A Via do Bodhisattva
Shantideva, autor de A Via do Bodhisattva, texto fundamental do budismo, era um monge da universidade monástica de Nalanda (actual Índia), a mais importante da Índia budista, destruída no século XII, após a chegada do islão. Pouco dado a meditações, no entendimento dos restantes monges do mosteiro, estes armaram-lhe uma cilada para o expulsar: cada um, à vez, explicaria as escrituras; ele sentir-se-ia embaraçado e iria embora. Shantideva perguntou se queriam ouvir algo de novo ou uma repetição dos ensinamentos de Buda. Estupefactos, os monges escutaram um poema que terminou com Shantideva elevando-se no ar e desaparecendo, enquanto concluía a recitação.
Dhammapada – As Palavras de Buda
É um texto kangyur, que fala da necessidade de o indivíduo se libertar do egoísmo, define Paulo Borges, estando “implícito o amor aos outros”. Texto mais próximo do monaquismo budista, situa-se na tradição de Theravada, ou tradição dos antigos: “Somos verdadeiramente felizes por vivermos livres do ódio entre aqueles que ainda odeiam. Entre os homens cheios de ódio, nós vivemos livres do ódio”, diz a sentença 197.

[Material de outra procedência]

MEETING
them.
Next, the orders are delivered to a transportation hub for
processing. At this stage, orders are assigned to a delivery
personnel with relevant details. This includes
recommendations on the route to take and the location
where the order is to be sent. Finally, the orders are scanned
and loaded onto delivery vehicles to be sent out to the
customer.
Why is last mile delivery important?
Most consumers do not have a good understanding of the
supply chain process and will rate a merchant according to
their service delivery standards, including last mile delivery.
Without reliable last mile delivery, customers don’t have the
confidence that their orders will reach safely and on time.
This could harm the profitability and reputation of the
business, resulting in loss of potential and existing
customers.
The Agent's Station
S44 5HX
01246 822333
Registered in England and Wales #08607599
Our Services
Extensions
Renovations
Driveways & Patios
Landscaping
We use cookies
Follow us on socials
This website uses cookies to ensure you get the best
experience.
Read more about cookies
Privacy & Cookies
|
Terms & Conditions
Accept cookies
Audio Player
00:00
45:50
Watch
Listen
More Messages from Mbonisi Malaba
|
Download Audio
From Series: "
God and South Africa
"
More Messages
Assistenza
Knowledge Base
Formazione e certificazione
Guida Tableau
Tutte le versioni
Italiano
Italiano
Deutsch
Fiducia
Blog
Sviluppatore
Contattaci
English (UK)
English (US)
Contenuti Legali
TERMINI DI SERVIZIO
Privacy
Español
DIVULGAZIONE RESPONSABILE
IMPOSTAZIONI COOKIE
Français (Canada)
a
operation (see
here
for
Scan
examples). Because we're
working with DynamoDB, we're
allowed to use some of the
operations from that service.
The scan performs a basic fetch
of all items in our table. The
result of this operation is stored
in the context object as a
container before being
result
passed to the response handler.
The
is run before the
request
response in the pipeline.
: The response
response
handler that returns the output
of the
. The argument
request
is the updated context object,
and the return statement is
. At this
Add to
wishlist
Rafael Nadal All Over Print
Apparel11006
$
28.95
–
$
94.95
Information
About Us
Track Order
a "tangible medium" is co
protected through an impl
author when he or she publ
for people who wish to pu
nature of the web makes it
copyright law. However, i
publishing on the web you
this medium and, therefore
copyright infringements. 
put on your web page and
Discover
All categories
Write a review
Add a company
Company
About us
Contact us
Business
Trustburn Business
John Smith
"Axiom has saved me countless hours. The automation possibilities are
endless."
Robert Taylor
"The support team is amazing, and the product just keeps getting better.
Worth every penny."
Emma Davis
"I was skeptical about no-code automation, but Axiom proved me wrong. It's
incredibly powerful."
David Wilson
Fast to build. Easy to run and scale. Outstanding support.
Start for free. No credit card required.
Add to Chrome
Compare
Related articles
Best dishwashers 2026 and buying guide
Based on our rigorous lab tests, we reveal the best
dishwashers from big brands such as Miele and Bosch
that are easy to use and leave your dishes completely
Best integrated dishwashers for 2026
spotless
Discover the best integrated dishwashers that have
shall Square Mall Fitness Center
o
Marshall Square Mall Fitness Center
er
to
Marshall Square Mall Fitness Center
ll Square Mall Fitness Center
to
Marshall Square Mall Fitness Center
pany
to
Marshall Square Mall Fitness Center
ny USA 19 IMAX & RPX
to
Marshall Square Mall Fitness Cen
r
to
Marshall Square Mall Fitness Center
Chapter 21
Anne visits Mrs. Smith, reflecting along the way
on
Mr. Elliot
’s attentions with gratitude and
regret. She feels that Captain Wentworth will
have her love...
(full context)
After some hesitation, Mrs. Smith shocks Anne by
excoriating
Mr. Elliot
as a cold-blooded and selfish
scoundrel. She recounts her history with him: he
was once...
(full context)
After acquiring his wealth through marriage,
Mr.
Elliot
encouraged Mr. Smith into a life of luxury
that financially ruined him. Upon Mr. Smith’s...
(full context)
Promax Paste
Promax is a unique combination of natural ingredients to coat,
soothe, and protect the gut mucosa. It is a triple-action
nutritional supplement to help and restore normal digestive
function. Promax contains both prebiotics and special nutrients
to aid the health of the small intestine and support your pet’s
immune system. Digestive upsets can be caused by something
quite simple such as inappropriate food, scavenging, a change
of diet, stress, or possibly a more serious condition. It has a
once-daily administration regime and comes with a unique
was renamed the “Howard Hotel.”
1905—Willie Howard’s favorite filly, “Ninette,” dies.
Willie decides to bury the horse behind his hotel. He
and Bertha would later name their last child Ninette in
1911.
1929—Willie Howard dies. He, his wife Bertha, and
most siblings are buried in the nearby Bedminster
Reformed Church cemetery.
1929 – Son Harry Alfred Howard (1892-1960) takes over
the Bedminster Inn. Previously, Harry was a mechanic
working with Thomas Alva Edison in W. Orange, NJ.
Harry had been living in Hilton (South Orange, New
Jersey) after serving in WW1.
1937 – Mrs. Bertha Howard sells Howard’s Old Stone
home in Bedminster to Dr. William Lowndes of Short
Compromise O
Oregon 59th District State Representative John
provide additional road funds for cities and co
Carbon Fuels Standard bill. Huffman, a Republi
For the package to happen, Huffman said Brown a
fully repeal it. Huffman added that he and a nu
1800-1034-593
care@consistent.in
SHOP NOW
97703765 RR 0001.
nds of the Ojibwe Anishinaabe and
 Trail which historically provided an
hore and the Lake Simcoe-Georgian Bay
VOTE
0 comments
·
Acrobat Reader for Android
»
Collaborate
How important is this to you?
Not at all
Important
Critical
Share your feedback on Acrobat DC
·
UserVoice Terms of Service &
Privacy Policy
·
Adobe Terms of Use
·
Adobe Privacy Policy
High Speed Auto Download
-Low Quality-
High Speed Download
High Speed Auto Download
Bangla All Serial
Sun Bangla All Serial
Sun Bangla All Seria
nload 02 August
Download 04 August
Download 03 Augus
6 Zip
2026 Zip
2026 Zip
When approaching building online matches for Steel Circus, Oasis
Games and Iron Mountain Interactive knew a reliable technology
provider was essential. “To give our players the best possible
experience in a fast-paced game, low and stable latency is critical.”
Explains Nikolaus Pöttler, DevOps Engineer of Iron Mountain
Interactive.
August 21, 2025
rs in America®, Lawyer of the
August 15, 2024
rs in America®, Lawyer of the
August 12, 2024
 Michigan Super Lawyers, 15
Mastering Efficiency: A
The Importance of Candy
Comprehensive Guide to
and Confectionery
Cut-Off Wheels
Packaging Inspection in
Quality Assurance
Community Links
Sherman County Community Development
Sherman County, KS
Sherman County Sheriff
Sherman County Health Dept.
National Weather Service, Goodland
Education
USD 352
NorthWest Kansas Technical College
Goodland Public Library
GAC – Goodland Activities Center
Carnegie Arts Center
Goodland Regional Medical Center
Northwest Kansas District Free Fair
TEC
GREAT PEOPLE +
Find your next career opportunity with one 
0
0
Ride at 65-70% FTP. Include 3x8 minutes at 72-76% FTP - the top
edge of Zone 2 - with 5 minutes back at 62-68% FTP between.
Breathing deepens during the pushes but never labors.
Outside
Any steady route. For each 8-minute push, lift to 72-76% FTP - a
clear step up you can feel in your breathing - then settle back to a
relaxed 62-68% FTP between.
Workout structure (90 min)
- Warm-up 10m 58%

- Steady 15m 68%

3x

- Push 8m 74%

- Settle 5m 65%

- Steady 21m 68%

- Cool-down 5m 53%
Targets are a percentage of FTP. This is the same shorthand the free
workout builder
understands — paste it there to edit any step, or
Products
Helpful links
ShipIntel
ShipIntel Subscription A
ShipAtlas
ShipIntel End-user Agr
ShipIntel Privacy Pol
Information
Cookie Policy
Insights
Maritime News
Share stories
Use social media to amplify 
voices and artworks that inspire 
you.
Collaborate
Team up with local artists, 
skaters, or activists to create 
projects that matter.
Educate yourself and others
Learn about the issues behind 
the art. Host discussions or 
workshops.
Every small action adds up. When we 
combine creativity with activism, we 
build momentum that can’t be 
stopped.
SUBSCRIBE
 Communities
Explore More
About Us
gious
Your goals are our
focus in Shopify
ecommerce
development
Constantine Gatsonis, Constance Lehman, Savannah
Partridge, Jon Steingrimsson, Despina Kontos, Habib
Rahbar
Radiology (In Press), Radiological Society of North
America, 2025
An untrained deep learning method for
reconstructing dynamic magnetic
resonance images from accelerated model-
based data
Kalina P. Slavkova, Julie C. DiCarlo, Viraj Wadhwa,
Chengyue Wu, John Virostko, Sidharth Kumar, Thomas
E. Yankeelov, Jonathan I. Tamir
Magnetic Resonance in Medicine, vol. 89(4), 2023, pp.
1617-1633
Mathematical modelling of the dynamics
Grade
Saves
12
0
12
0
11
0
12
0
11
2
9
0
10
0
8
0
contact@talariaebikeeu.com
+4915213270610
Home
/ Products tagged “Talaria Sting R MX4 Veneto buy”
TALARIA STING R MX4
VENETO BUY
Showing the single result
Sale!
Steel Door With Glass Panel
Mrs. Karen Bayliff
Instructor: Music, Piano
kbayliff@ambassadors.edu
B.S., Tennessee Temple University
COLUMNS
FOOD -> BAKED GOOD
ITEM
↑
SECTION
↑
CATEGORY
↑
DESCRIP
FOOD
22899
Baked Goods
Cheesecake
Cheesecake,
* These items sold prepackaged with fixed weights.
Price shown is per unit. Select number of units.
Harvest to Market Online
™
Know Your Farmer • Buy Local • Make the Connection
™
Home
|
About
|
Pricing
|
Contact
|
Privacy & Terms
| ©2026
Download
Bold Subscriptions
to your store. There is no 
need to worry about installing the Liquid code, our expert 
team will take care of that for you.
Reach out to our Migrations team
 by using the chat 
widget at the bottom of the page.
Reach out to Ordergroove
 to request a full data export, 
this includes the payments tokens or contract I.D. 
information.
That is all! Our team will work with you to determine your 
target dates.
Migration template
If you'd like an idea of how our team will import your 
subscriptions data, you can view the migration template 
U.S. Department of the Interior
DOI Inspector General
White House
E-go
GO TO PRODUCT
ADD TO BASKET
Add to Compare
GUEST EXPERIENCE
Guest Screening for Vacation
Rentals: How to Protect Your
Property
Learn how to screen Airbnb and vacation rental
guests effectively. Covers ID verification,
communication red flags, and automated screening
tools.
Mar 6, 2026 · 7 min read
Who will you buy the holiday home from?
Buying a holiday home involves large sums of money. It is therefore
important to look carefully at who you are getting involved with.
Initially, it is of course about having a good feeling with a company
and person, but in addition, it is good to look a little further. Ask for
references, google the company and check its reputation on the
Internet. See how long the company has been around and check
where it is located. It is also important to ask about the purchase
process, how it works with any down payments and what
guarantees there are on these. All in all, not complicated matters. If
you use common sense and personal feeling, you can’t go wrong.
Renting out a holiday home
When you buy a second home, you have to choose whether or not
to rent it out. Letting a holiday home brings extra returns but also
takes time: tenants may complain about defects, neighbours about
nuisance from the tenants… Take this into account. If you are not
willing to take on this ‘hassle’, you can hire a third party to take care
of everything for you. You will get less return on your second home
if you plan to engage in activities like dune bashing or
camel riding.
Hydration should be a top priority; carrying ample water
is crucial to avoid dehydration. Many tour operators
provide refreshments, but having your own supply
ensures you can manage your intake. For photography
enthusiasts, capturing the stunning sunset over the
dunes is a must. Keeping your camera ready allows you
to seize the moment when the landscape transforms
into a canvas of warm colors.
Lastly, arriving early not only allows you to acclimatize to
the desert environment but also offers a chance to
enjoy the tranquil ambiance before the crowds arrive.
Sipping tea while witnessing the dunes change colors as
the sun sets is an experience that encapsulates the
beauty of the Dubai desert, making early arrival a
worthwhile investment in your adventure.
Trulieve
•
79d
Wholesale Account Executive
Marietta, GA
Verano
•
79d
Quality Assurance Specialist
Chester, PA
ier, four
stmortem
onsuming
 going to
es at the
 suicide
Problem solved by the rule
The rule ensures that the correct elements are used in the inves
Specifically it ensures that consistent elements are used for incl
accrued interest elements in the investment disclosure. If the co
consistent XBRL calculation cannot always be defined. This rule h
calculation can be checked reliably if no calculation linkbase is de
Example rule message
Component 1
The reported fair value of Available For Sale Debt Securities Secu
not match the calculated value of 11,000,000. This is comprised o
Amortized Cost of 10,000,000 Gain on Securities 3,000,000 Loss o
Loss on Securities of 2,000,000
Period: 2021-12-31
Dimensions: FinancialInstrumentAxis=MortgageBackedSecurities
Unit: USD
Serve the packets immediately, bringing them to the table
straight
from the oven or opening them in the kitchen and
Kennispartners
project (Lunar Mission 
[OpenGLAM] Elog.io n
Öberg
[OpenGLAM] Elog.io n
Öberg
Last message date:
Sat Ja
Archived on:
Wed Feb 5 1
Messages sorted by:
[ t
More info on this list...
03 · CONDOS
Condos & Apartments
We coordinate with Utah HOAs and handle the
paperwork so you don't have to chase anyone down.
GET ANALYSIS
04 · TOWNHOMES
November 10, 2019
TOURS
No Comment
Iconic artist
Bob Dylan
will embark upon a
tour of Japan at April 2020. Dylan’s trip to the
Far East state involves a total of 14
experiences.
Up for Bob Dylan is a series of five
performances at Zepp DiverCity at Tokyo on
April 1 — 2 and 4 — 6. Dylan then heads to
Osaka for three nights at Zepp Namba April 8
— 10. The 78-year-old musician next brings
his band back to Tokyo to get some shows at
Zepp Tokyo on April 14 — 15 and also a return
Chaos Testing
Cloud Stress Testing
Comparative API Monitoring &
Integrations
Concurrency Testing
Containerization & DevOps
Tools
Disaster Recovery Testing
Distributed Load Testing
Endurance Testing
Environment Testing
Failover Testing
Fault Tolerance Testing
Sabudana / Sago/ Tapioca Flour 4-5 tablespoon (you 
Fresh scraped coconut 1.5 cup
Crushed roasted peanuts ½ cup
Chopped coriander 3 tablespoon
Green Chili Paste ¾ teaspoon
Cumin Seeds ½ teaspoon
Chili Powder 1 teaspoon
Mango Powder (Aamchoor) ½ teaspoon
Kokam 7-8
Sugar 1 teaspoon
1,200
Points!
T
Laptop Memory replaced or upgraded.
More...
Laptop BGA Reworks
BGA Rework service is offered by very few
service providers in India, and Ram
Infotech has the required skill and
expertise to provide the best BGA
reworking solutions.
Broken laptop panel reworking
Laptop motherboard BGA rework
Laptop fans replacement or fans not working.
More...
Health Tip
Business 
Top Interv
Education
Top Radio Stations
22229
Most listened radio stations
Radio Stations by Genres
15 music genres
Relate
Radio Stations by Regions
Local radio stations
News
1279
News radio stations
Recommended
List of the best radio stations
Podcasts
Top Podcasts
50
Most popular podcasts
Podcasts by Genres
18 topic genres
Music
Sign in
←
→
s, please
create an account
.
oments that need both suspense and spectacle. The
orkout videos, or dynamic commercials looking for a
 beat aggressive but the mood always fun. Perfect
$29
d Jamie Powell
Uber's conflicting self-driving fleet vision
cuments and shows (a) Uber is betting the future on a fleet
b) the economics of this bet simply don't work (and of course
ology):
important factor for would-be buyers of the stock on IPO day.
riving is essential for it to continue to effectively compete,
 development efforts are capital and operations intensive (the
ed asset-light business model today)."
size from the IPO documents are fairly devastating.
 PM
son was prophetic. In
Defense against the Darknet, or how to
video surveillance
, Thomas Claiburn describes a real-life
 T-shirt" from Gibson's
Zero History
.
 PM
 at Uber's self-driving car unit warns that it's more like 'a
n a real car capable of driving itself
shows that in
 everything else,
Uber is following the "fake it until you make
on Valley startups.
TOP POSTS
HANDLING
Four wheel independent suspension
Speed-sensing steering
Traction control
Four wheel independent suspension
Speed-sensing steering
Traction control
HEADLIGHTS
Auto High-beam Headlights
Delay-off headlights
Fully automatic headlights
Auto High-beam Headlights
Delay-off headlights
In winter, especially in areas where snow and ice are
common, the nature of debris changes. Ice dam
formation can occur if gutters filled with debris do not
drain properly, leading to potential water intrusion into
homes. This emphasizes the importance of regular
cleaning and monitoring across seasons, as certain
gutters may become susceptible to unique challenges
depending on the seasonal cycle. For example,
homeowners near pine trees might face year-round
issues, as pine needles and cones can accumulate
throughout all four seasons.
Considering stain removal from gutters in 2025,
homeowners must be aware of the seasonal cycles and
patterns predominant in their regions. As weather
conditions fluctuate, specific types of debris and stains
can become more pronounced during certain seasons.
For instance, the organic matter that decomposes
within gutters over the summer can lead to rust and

O Livro Tibetano dos Mortos
Atribuído a Guru Padmasambhava, fundador do primeiro mosteiro budista no Tibete, datará do século VIII da era comum (ou cristã). É lido por um lama à cabeceira do defunto durante 49 dias (a leitura prossegue após o terceiro dia, quando o corpo é cremado, sepultado ou dado aos abutres). “Os instantes da nossa vida não são desperdiçáveis/ E as [possíveis] circunstâncias de morte estão para além da imaginação. Se não alcanças agora uma impávida segurança confiante,/ Que sentido há em estares viva, ó criatura vivente?”
O Caminho da Grande Perfeição
Texto do século XIX, foi escrito por Patrul Rinpoche, um dos inspiradores do movimento Rimé (não-sectário), que introduziu no budismo tibetano um espírito de diálogo entre as suas diferentes escolas. Tornou-se “uma espécie de compêndio” da espiritualidade budista, diz Paulo Borges. É “o grande texto” para quem quer saber o que é o budismo tibetano.
Além destes títulos, publicados pela Ésquilo (O Livro Tibetano dos Mortos também pelo Círculo de Leitores), há outros que se destacam: O Livro Tibetano da Vida e da Morte (ed. Círculo de Leitores/Prefácio), importante introdução a vários aspectos da espiritualidade budista, e O Ensinamento do Dalai Lama (ed. Zéfiro), comentário a temas da filosofia budista. Há ainda vários outros títulos do Dalai Lama e de diferentes autores.